We're trying to figure out another way of going about this. Small claims court alone will cost about $150 - that's almost 10% of what Sears wants to replace the engine. They want $1200 - what we paid for the entire lawn tractor.


----------



## n2gun (Mar 3, 2000)

Have you checked around locally to see if there is someome who rebuilds small engines? Just a thought. Perhaps someone retired looking to add to their income.


----------



## golddust (Jan 2, 2005)

Actually, what hubby is going to try next is to take the engine out of the old tractor and put it in the new one. The old one still purrs like a kitten after 14 years - no problems at all.


----------



## bearone2 (Jun 4, 2004)

how long was the warranty? i bet not 3 years.


----------



## gurutech (Apr 23, 2004)

Just a thought - but suppose you do get the judgement against Sears in your favor for "X" dollars.

Since you have to enforce the judgement yourself (or hire someone to do it for you), why not just go into a Sears store and walk out with "X" dollars worth of merchandise? If they try to stop you, show them the judgement, and keep walking!

(Not the best thought, but might get a laugh....)


----------



## Stoner (Oct 26, 2002)

gurutech said:


> Just a thought - but suppose you do get the judgement against Sears in your favor for "X" dollars.
> 
> Since you have to enforce the judgement yourself (or hire someone to do it for you), why not just go into a Sears store and walk out with "X" dollars worth of merchandise?

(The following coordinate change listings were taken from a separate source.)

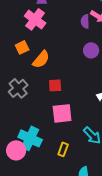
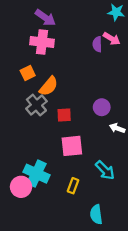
pink cross: (35, 19) -> (42, 42), turned -30
purple circle: (91, 50) -> (102, 107), moved
gray cross: (18, 88) -> (36, 105), moved

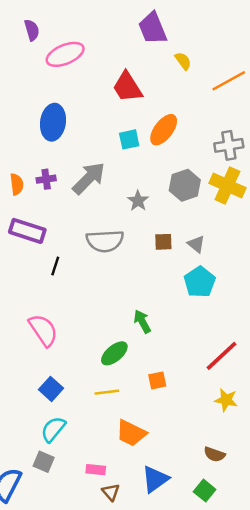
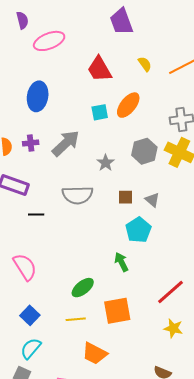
yellow semicircle: (183, 61) -> (145, 64), moved
black line: (55, 266) -> (36, 215), turned 70
cyan pentagon: (200, 282) -> (138, 230), moved
green arrow: (142, 321) -> (121, 262), moved
orange square: (157, 380) -> (117, 311), size x1.8

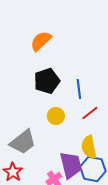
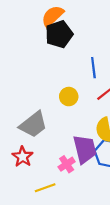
black pentagon: (47, 81) -> (59, 34), moved

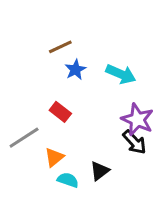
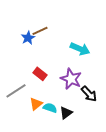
blue star: (75, 70) -> (28, 38), moved
purple star: (137, 119) -> (71, 79), moved
cyan semicircle: (68, 180) -> (50, 108), moved

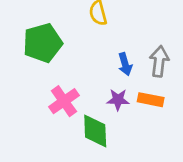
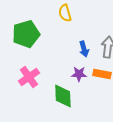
pink cross: (64, 101) -> (29, 77), moved

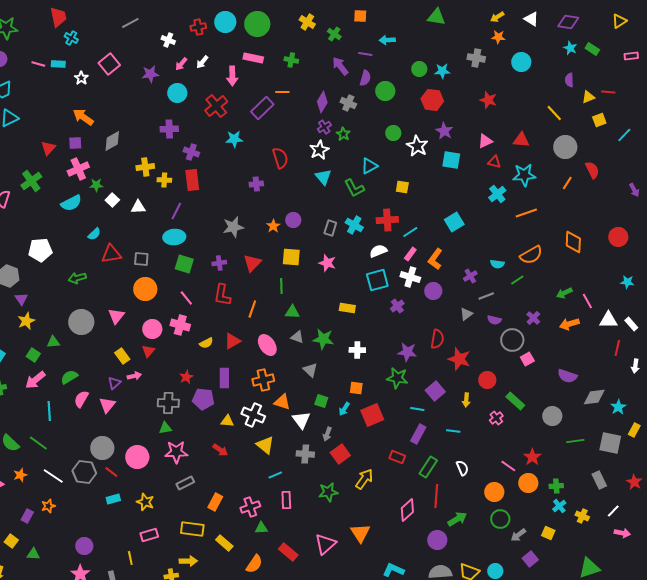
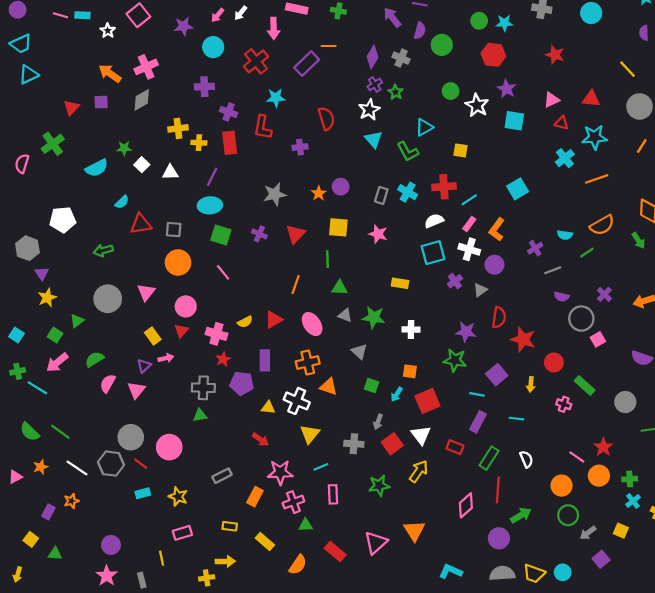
pink cross: (78, 169) -> (146, 67), moved
purple cross: (219, 263) -> (259, 234), turned 32
green arrow: (564, 293) -> (638, 241), moved, turned -98
red L-shape: (222, 295) -> (263, 127), moved
gray triangle: (466, 314) -> (480, 290), moved
pink cross: (180, 325) -> (216, 334), moved
green triangle: (53, 342) -> (77, 321), turned -32
cyan line: (49, 411) -> (37, 388), moved, turned -54
pink cross: (496, 418) -> (564, 404), turned -32
white triangle: (301, 420) -> (421, 435), moved
yellow triangle: (265, 445) -> (310, 434), turned 30
pink star: (176, 452) -> (280, 472), moved
yellow rectangle: (192, 529) -> (230, 526), size x0.6

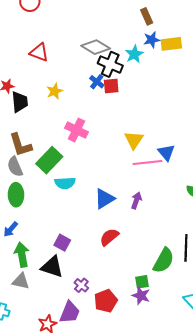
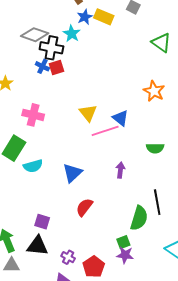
yellow rectangle: (171, 44) -> (104, 17), turned 42
purple arrow: (136, 200) -> (120, 170), moved

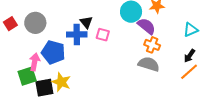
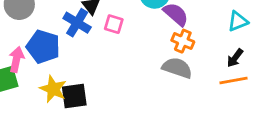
blue cross: (77, 34) -> (77, 23), turned 30
orange line: (189, 72) -> (234, 81), turned 30
black square: (44, 88) -> (74, 96), moved

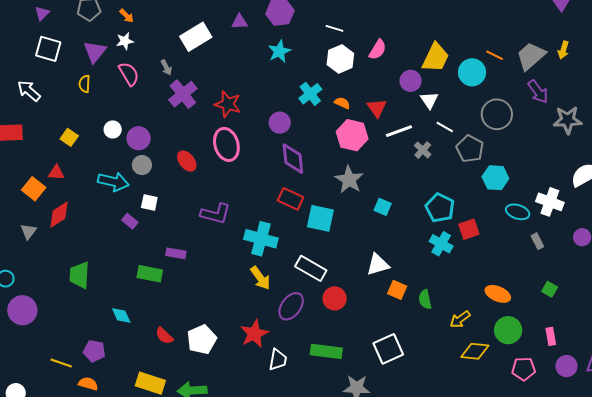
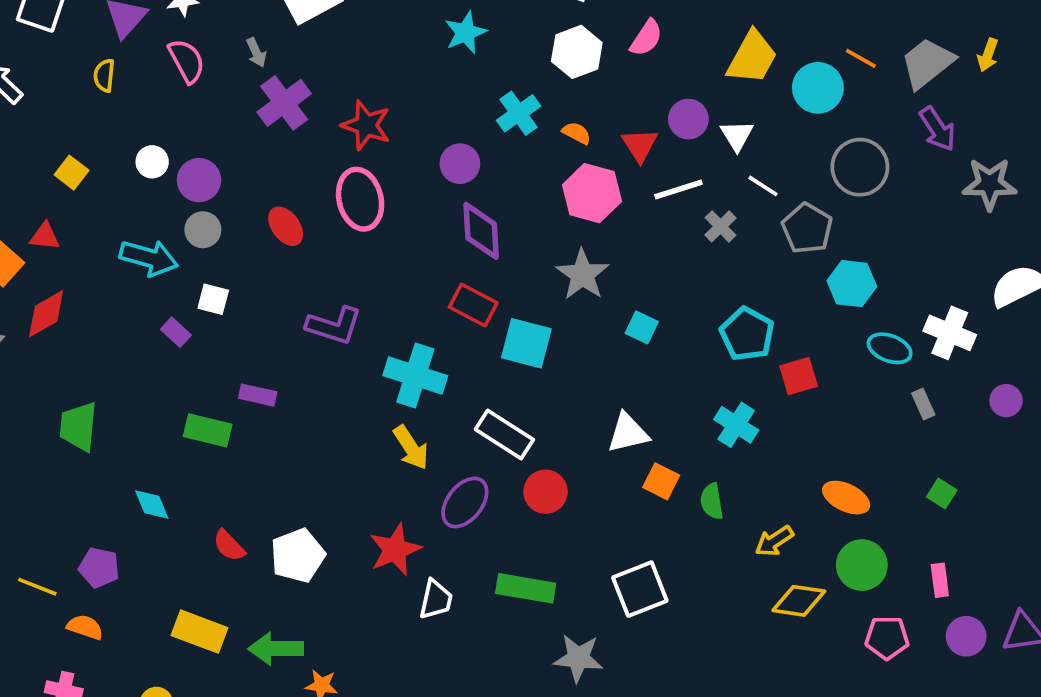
purple circle: (411, 81) -> (688, 119), moved
cyan cross: (441, 244) -> (736, 425), moved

If they try to stop you, show them the judgement, and keep walking!
> 
> (Not the best thought, but might get a laugh....)


Most likely get arrested.


----------



## golddust (Jan 2, 2005)

Stoner said:


> Most likely get arrested.


Probably!!


----------



## Sequal7 (Apr 15, 2001)

I assume that you have been talking to someone locally?

Heres what you could do, buy another tractor the same as your broken one, swap motors, clean up the older engine, install it back into the new tractor and return it stating it will not run...Possible you would feel satisfied in some manner.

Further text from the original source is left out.